O fortalecimento da polícia de base, fator fundamental para as atividades de prevenção, não reduz a importância de outras importantes preocupações da atividade policial como um sólido e agressivo departamento de combate ao crime organizado, uma corregedoria geral que supervisione com rigor o trabalho das corregedorias das polícias, uma permanente abertura às demandas e sugestões da população através da ouvidoria e de um "disque-denúncia" unificado, além de busca de parcerias com outros órgãos públicos e entidades comunitárias que possam contribuir para a prevenção da violência, principalmente as cometidas pelos jovens.

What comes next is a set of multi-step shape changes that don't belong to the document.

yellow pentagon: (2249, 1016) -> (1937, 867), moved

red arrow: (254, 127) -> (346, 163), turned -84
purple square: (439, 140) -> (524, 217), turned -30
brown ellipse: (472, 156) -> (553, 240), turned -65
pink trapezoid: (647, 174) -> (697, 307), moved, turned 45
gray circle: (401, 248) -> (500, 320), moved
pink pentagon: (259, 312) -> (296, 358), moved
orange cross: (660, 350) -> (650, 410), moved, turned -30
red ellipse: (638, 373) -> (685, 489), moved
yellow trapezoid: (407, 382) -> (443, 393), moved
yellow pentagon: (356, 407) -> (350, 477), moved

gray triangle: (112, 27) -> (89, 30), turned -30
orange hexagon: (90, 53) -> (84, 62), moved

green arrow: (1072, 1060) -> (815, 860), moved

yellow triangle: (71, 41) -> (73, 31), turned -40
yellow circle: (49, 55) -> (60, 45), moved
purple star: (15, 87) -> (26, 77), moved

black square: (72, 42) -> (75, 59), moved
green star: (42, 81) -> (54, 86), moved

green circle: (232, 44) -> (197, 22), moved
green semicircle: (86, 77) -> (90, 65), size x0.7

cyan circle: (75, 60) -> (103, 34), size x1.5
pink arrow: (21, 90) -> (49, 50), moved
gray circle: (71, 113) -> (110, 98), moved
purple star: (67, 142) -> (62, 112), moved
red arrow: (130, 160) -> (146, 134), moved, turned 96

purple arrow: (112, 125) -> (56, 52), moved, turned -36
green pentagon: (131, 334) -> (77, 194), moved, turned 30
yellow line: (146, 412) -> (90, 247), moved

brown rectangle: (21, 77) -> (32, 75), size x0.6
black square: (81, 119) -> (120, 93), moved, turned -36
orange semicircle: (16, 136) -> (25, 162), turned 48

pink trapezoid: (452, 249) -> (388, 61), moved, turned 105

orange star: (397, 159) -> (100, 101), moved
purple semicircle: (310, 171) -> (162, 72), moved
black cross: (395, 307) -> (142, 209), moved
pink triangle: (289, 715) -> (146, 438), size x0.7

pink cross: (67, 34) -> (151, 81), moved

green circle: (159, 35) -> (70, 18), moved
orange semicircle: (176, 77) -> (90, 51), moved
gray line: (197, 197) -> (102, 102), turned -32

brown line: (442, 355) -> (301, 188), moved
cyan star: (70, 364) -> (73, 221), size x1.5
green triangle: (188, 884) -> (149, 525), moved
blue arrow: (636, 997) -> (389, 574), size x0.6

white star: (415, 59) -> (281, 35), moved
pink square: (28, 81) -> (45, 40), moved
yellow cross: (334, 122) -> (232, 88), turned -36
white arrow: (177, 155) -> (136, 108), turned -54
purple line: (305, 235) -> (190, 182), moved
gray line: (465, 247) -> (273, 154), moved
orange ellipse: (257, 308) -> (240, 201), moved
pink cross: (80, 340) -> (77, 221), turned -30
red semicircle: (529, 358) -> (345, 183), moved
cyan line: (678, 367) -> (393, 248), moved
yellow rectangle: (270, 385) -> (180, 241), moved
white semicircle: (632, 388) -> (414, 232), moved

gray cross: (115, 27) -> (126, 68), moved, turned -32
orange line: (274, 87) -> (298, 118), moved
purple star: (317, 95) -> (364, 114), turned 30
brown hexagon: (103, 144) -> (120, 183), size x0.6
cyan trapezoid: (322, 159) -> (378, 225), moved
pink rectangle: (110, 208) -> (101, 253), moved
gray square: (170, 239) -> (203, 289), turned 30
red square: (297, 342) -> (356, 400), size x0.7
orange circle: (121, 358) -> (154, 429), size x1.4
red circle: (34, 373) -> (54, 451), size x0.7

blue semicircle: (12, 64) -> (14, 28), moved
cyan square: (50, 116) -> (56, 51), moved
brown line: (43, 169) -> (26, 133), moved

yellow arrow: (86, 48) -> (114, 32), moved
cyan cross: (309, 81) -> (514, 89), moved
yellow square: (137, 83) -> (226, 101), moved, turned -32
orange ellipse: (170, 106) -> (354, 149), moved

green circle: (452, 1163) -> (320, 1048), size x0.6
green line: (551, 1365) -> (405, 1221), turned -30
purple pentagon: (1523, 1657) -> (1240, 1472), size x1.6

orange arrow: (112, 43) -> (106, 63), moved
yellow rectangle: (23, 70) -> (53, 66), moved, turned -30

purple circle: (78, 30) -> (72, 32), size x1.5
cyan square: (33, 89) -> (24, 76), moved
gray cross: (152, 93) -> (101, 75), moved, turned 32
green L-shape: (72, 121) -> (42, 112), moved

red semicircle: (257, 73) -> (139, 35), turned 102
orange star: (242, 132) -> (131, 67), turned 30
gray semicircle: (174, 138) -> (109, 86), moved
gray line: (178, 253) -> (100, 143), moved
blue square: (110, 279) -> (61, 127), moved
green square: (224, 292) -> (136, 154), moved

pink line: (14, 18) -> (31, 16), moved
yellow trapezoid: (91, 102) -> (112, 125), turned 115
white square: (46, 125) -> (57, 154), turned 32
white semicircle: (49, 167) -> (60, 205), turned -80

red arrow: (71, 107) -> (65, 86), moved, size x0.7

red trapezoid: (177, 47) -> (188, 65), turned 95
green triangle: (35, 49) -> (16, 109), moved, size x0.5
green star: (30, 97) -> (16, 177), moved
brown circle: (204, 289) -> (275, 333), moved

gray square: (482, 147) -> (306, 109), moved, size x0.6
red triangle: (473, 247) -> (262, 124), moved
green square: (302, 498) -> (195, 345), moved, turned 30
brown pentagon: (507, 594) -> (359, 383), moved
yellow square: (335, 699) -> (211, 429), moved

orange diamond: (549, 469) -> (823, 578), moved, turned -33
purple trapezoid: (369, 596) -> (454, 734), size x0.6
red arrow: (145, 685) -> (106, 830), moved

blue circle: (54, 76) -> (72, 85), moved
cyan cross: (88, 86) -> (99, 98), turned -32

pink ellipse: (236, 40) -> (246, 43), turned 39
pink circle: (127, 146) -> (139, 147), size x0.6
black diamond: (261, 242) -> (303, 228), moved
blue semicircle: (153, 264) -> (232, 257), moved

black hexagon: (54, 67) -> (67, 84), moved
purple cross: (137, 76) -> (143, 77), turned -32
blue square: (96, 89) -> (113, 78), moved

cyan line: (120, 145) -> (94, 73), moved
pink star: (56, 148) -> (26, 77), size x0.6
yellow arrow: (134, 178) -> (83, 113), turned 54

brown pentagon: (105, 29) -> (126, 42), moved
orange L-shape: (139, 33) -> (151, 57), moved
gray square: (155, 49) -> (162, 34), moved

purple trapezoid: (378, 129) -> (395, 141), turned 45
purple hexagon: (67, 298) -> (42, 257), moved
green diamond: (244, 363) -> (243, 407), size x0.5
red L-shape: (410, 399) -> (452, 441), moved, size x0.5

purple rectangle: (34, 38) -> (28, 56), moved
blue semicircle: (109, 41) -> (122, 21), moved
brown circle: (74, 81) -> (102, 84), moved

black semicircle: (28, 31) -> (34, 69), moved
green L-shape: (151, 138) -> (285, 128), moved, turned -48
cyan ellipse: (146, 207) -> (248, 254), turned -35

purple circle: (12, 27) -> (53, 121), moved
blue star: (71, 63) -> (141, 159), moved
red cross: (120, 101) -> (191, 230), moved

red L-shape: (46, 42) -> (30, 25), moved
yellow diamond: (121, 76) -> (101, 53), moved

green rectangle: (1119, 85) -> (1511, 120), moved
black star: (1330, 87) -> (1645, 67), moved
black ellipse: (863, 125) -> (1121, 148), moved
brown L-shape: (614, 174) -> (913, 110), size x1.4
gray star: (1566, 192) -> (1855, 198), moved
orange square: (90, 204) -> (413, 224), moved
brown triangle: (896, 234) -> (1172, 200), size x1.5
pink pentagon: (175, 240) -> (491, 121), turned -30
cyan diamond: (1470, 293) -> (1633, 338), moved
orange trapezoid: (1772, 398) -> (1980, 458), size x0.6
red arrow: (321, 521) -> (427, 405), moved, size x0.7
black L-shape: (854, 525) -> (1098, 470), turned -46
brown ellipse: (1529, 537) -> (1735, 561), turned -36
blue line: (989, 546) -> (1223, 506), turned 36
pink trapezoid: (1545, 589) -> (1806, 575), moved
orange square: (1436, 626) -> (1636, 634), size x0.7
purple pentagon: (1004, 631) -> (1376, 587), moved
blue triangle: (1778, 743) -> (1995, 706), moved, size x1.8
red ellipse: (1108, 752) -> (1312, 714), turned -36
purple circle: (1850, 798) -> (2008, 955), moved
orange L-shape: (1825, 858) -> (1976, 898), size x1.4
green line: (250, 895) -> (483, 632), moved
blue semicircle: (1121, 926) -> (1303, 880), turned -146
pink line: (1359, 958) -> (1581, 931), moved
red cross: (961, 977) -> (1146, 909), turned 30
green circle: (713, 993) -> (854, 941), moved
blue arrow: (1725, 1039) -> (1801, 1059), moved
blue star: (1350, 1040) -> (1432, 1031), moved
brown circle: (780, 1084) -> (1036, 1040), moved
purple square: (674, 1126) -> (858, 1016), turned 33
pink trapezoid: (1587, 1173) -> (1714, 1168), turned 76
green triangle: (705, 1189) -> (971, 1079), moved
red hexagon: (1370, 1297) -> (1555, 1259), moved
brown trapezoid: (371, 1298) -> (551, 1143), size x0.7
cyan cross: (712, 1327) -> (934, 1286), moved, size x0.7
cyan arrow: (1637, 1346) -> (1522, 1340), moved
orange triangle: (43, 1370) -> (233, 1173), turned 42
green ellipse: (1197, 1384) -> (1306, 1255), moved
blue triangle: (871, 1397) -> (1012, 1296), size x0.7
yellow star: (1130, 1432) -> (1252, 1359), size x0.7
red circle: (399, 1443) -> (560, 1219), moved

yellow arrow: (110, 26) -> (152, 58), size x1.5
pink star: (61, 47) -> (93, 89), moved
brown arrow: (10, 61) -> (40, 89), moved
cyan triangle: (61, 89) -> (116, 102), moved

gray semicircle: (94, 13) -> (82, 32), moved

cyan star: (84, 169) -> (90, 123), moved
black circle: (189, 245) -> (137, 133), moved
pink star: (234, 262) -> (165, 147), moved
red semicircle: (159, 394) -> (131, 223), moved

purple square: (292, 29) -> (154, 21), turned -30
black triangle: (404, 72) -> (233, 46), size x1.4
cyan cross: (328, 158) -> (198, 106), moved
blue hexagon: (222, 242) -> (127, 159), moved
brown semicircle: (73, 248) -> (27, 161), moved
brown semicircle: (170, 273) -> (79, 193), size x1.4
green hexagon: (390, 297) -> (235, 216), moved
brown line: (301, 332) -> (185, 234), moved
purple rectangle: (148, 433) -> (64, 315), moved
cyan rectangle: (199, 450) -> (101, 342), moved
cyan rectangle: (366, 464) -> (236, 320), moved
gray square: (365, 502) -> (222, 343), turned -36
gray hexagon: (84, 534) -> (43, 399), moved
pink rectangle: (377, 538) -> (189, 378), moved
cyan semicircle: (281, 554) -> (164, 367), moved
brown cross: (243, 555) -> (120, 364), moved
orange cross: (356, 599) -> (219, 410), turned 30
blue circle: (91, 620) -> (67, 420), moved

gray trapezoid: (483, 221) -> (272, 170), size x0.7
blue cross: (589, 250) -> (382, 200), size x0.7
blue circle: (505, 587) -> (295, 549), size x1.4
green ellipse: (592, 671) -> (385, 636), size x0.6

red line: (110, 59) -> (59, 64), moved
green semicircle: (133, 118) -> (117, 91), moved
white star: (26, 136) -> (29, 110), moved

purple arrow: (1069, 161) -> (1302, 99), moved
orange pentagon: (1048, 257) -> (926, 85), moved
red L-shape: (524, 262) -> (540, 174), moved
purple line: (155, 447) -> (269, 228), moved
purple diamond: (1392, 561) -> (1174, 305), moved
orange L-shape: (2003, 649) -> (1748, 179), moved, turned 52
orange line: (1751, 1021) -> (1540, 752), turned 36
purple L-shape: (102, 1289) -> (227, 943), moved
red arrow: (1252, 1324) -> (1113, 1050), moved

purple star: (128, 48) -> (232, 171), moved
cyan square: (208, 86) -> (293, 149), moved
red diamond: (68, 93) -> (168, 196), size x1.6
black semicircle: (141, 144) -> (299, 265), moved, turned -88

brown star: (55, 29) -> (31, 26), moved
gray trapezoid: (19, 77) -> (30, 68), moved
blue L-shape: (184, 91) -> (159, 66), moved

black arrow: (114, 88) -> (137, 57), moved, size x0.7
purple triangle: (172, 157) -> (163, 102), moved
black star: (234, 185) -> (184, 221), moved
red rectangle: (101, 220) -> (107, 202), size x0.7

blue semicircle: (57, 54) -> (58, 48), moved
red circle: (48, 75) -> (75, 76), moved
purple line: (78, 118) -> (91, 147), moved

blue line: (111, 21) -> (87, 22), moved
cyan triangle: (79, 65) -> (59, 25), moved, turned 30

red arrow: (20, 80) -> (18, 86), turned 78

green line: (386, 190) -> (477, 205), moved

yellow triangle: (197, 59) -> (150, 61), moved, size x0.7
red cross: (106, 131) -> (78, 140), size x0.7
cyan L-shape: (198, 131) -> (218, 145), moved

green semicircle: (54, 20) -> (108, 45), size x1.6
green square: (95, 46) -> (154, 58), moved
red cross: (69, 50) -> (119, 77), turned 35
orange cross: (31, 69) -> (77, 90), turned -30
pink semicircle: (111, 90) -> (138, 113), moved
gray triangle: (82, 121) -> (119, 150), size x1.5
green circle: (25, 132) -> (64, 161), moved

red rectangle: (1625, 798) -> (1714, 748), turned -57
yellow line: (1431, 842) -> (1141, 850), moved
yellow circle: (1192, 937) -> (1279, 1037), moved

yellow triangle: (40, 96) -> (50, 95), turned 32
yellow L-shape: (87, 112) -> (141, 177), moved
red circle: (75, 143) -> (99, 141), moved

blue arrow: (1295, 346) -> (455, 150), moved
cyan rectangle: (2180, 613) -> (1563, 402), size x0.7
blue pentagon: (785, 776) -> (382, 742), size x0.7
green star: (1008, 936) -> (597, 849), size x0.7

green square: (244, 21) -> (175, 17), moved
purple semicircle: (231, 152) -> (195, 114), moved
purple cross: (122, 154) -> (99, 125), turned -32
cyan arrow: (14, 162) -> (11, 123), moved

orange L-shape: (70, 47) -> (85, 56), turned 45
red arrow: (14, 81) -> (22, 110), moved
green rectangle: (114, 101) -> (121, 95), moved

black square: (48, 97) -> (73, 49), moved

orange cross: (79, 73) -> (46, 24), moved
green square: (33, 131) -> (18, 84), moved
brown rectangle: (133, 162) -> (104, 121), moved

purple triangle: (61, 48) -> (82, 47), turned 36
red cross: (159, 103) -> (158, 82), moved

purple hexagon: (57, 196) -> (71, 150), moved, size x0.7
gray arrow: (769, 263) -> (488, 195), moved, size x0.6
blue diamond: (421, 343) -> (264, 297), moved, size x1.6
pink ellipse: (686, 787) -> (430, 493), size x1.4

A história tem demonstrado que qualquer grande estratégia só produz resultados compensadores se considerar que um grande fator de sucesso está na alta capacitação das pequenas unidades territoriais, seja um exército, uma rede de supermercados ou uma organização policial. Outro fator é a liderança com visão de resultado e capacitada a motivar o melhor desempenho de seus liderados. Nossa experiência profissional e contatos com policiais de outros estados mostram o forte ânimo dos policiais para melhorar o desempenho de suas instituições. No modesto estado do Rio Grande do Norte, a universidade local leva seus mestres e doutores a ministrar cursos de especialização e aperfeiçoamento a policiais civis e militares, estando em preparo um programa de mestrado em segurança pública, num notável pioneirismo que mostra uma das faces do potencial de mudança. O custo dessas melhorias com certeza não será maior do que será o custo de se deixar as coisas como estão. O fato de que o crime tem profundas raízes nas taras individuais e na injustiça social não deve ser discurso para eximir a ineficiência da polícia, antes aumenta sua responsabilidade em maximizar resultados, pois a sociedade não pode continuar pagando o alto preço de esperar a redução da injustiça social para alcançar patamares civilizados de criminalidade.

Se o argumento da violência (só na Grande São Paulo são 23 assassinatos, 330 carros furtados e roubados e cerca de 1.500 roubos por dia) não for suficiente, é bom lembrar aos governadores com problemas em suas folhas de pagamento, que chamar policiais desviados da função e integrar recursos das polícias civil e militar pode significar uma economia mínima de 5% do orçamento da segurança.